Ce magistrat a rendu compte des plaidoiries dans le délibéré de la cour, composée de :
Madame Laurence LE QUELLEC , présidente de chambre
Monsieur Gilles BUFFET, conseiller
Madame Natacha PINOY, conseillère
Greffier : Mme Fatma DEVECI, lors des débats
ARRET :
– CONTRADICTOIRE
– prononcé
par mise à disposition de l’arrêt au greffe de la cour, les parties en ayant été préalablement avisées dans les conditions prévues au deuxième alinéa de l’article 450 du code de procédure civile.
-signé par M. Gilles BUFFET, conseiller pour Mme Laurence LE QUELLEC, présidente de chambre et par Mme Fatma DEVECI, greffière à laquelle la minute de la décision a été remise par le magistrat signataire.
La cour statue sur l’appel interjeté par M. [F] [R] d’un jugement rendu le 18 septembre 2019 par le tribunal de grande instance d’Auxerre, dans un litige l’opposant à M. [U] [W] ès-qualités de mandataire ad hoc de la société [7] et à la Caisse primaire d’assurance maladie de l’Yonne.

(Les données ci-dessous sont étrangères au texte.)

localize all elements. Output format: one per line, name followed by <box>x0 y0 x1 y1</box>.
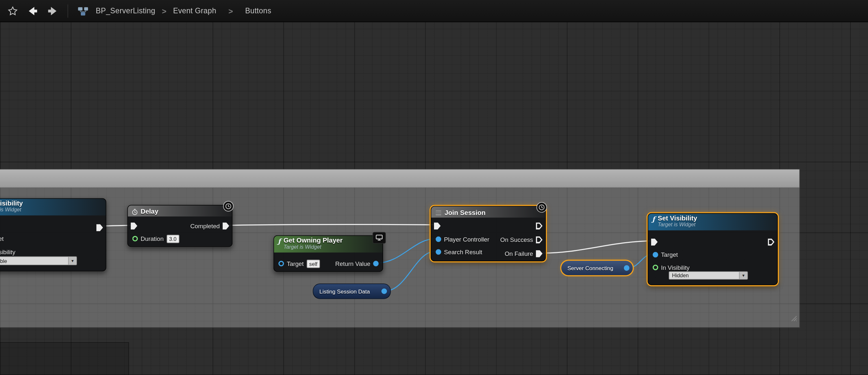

FAITS, PROCEDURE, PRETENTIONS ET MOYENS DES PARTIES :
Il est rappelé que M. [F] [R], salarié de la société [7] (la société) en qualité d’agent de traitement des déchets, a été victime d’un accident du travail le 23 janvier 2012 à 9 heures 10, la déclaration d’accident du travail souscrite par son employeur à cette même date mentionnant : ‘en soulevant un seau de produit, le salarié a ressenti une douleur dans le dos’ ; qu’une lombalgie avec sciatalgie a été constatée médicalement à la suite de l’accident ; que l’accident a été pris en charge par la Caisse primaire d’assurance maladie de l’Yonne (la caisse) au titre de la législation sur les risques professionnels ; que l’état de santé de la victime a été déclaré consolidé le 20 mars 2013, un taux d’incapacité permanente partielle de 5% lui étant attribué ; qu’après vaine tentative de conciliation, M. [R] a saisi le 18 juillet 2013 le tribunal des affaires de sécurité sociale de l’Yonne d’une demande de reconnaissance de la faute inexcusable de son employeur ; que la société a fait l’objet d’une procédure de redressement judiciaire par jugement du 3 février 2014 du tribunal de commerce d’Auxerre, cette procédure ayant été convertie en liquidation judiciaire par jugement du 7 novembre 2014, Me [O] [L] ayant été désigné en qualité de liquidateur.
Par jugement du 18 septembre 2019, le tribunal de grande instance d’Auxerre a déclaré recevables en la forme les prétentions de M. [R], débouté M. [R] de sa demande en reconnaissance de faute inexcusable et de ses prétentions subséquentes, soit le doublement de la rente et l’expertise judiciaire, débouté M. [R] de sa prétention au titre de l’article 700 du code de procédure civile, le condamnant à payer à Me [L] en qualité de liquidateur judiciaire de la société la somme de 500 euros au titre de l’article 700 du code de procédure civile et aux dépens de l’instance.
Pour statuer ainsi le tribunal a retenu que M. [R] dirige sa demande de majoration de capital à l’encontre de la caisse et ses autres prétentions contre Me [L] ès-qualités ; que M. [R] ne rapporte pas la preuve que son employeur aurait dû avoir conscience du danger auquel il l’exposait et qu’il n’a pas pris toutes les mesures pour l’en protéger ; qu’à cet égard, lors de l’accident, M. [R] ne faisait l’objet d’aucune restriction de port de charges, tandis que le poste de travail de M. [R] n’a pas été modifié par l’employeur, aucune pièce n’établissant qu’il devait porter des charges de plus de 15 kg ; que M. [R] n’a pas dénoncé le non respect des préconisations du médecin du travail avant l’accident du 23 janvier 2012, l’inspecteur du travail ne relevant le 26 septembre 2011 aucune difficulté concernant le poste de travail de M. [R], lequel ne rapporte pas la preuve de ce que l’employeur n’a pas respecté les préconisations du médecin du travail relatives au port de charges lourdes.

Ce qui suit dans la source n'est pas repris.